2016年12月5日 | Filed under: 文獻(xiàn)綜合 | Posted by: 路人丙

(Jinan, China, and Princeton, NJ) KBP BioSciences, a clinical stage biopharma company announced today that the?U.S. Food and Drug Administration?(FDA) has granted Qualified Infectious Disease Product (QIDP) and Fast Track designations for KBP-7072, a new generation tetracycline for resistant bacterial infections.

KBP-7072 obtained the QIDP and Fast Track designations based on treatment of community-acquired bacterial pneumonia (CAP), which affects millions of people each year, more and more were due to resistant bacteria. “Bacteria resistant to multiple classes of antibiotics are becoming a real threat to human society.” said Dr. Zhenhua Huang, Chairman of KBP BioSciences. “We started our journey years ago with KBP-7072. QIDP and Fast Track designations are good confirmation for our work. ?KBP-7072 can be an important treatment for CAP and other bacterial infections in the future.”

The QIDP designation makes KBP-7072 eligible to certain incentives provided under the Generating Antibiotic Incentives Now Act (GAIN Act) of 2012, including Priority Review and eligibility for an additional five-year exclusivity under the Hatch-Waxman Act.
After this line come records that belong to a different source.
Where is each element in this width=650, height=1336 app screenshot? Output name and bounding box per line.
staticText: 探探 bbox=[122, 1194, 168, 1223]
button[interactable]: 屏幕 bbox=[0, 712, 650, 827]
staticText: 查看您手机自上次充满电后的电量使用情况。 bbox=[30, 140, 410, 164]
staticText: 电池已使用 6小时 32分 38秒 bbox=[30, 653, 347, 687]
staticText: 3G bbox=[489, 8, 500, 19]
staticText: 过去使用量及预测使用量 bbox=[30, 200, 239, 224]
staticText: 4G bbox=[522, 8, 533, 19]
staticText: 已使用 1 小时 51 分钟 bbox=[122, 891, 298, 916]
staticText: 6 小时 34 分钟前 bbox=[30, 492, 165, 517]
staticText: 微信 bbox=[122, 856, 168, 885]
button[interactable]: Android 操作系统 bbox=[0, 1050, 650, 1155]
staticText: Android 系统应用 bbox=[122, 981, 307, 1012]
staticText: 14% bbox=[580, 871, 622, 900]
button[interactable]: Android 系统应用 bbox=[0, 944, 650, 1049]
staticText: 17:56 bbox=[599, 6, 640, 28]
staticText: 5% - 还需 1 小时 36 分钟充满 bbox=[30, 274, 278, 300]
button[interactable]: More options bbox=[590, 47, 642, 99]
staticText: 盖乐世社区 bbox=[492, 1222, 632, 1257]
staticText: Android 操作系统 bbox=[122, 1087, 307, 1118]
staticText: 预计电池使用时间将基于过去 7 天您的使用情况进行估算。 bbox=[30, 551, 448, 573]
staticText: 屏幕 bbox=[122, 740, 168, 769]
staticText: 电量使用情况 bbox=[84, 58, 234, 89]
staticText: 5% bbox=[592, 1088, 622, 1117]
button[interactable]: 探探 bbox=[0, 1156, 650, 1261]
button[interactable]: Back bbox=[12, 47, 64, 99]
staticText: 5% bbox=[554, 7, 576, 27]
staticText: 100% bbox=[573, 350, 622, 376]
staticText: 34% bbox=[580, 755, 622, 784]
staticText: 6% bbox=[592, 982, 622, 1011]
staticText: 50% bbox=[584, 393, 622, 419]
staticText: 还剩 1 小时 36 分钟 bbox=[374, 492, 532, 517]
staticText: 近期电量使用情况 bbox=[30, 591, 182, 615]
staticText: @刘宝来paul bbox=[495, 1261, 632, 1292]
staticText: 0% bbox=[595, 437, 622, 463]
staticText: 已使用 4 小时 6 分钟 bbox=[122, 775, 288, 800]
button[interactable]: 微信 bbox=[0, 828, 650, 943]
Fast Track designation confers expedited development and regulatory review of drugs intended to treat serious or life-threatening conditions where there are significant unmet medical needs.

In addition to CAP, there are many infections which become life-threatening due to the increasing problem of drug-resistant bacterial pathogen. KBP-7072 is being developed for several indications.

About KBP-7072

KBP-7072 is a new generation broad spectrum antibiotics aimed at multi-drug resistant bacteria. In addition to major resistant strains such as MRSA, PRSP, and VRE, KBP-7072 is highly potent against Acinetobacter, a Gram negative pathogen. The bacterium is increasingly common in hospital and community settings causing high mortality rate. There is no effective mono- or combo-therapy for this deadly pathogen. KBP-7072 has good PK profile, available in both oral and injectable formulations, making it ideal for various infections. Phase I trial in the US showed that KBP-7072 was safe and generally well tolerated. The oral formulation has good drug exposure, and long half-life in human. No GI adverse events were observed at the highest dose tried.

About KBP BioSciences

KBP BioSciences is a clinical stage biotech company dedicated to research, development and commercialization of innovative medicines for the global market. The company’s three clinical stage compounds have all obtained US FDA IND approvals.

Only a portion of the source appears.